■ Your assignment
If a line below contains "Websites", count it; then state how many such lines there are, and nothing else.

■ Information
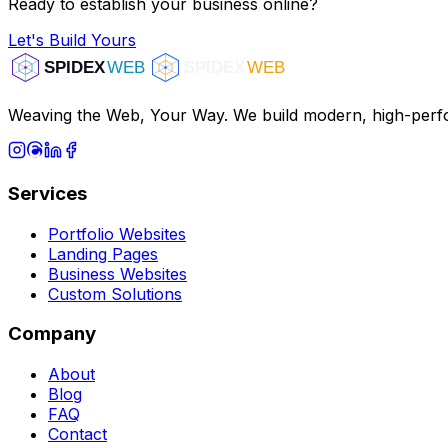
Ready to establish your business online?
Let's Build Yours
Weaving the Web, Your Way. We build modern, high-perfo
Services
Portfolio Websites
Landing Pages
Business Websites
Custom Solutions
Company
About
Blog
FAQ
Contact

■ Answer section
2